I don't get any line highlighted or scrolled to when I use that link.
I think it's because train.py is hidden by default because it was a large diff.
@CookiePPP another error. Not sure the cause but on any validation (currently using LJSpeech):
Traceback (most recent call last): File "train.py", line 905, in
train(args, args.rank, args.group_name, hparams) File "train.py", line 773, in train valattloss, * = validate(hparams, args, file_losses, model, criterion, valset, best_val_loss_dict, iteration, collate_fn, logger, 0, 0.0, teacher_force=2)# infer File "train.py", line 432, in validate loss_dict_total = {k: v/(i+1) for k, v in loss_dict_total.items()} AttributeError: 'NoneType' object has no attribute 'items'
@DatGuy1 Can you check your validation file(s)? This error would only occur if your validation set was smaller than your batch size (which is fucking unlikely under normal conditions).

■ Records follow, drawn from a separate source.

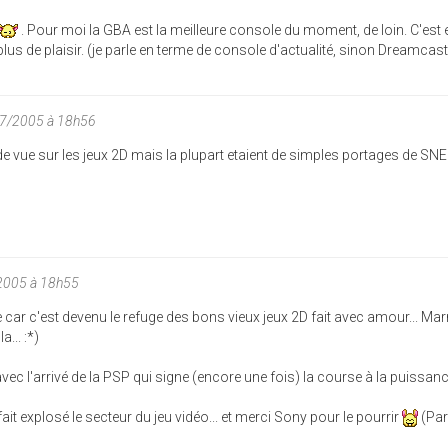
. Pour moi la GBA est la meilleure console du moment, de loin. C'est 
 plus de plaisir. (je parle en terme de console d'actualité, sinon Dreamca
07/2005 à 18h56
de vue sur les jeux 2D mais la plupart etaient de simples portages de SN
2005 à 18h55
 car c'est devenu le refuge des bons vieux jeux 2D fait avec amour... Mar
... :*)
vec l'arrivé de la PSP qui signe (encore une fois) la course à la puissanc
fait explosé le secteur du jeu vidéo... et merci Sony pour le pourrir
(Pa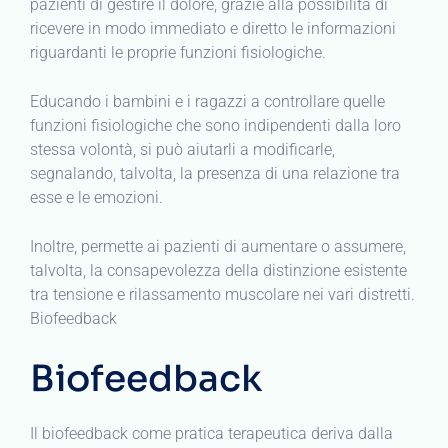
pazienti di gestire il dolore, grazie alla possibilità di
ricevere in modo immediato e diretto le informazioni
riguardanti le proprie funzioni fisiologiche.
Educando i bambini e i ragazzi a controllare quelle
funzioni fisiologiche che sono indipendenti dalla loro
stessa volontà, si può aiutarli a modificarle,
segnalando, talvolta, la presenza di una relazione tra
esse e le emozioni.
Inoltre, permette ai pazienti di aumentare o assumere,
talvolta, la consapevolezza della distinzione esistente
tra tensione e rilassamento muscolare nei vari distretti.
Biofeedback
Biofeedback
Il biofeedback come pratica terapeutica deriva dalla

val_batch_size is at default of 32. There's 610 validation files and they're all checked. Full output here
Alright, 2 things. https://github.com/CookiePPP/cookietts/blob/a48899296b840b5f053f52e7573a9664a880c993/CookieTTS/_2_ttm/tacotron2_tm/hparams.py#L72-L84
Which data_source
'mode' are you using?
Did you add speaker ids to any of the datasets you're testing? This repo isn't tested with single speaker datasets though I wouldn't have expected any failures around the validation area due to wonky/missing IDs.
data_source is 0. I'm testing with a single speaker and LJSpeech just to make myself familiar with it before moving onto anything serious. It must've been one of the recent commits, possibly overflow related, since I could train it fine before.
From my testing: valset is fine with 610 files just before entering the for loop. Length of val_loader is 19. The only modification I made that I can think of is disabling all instances of distribution, i.e. num_workers = 0, distributed_run = False, etc.
https://github.com/CookiePPP/cookietts/blob/experimental/CookieTTS/_2_ttm/tacotron2_tm/train.py#L396
I added this line a little ago. It will change the 2nd pass of validation to sample from each speaker equally, so the inference plots on tensorboard don't massively overweight speakers with more data. I think that's failing when using single-speaker datasets, though I don't see the exact line inside the function that's messing up. I'll add a hparam you can flip in a sec.
https://github.com/CookiePPP/cookietts/commit/726249e212b530ca64b7c7b59cd6f0bf59f8a2d2
inference_equally_sample_speakers=True,# Will change the 'inference' results to use the same number of files from each speaker.
# This makes sense if the speakers you want to clone aren't the same as the speakers with the most audio data.
Yep, that's the one. Works now.
If first training iteration has gradient overflow (and is skipped), due to this change an UnboundLocalError: local variable 'average_loss' referenced before assignment is thrown.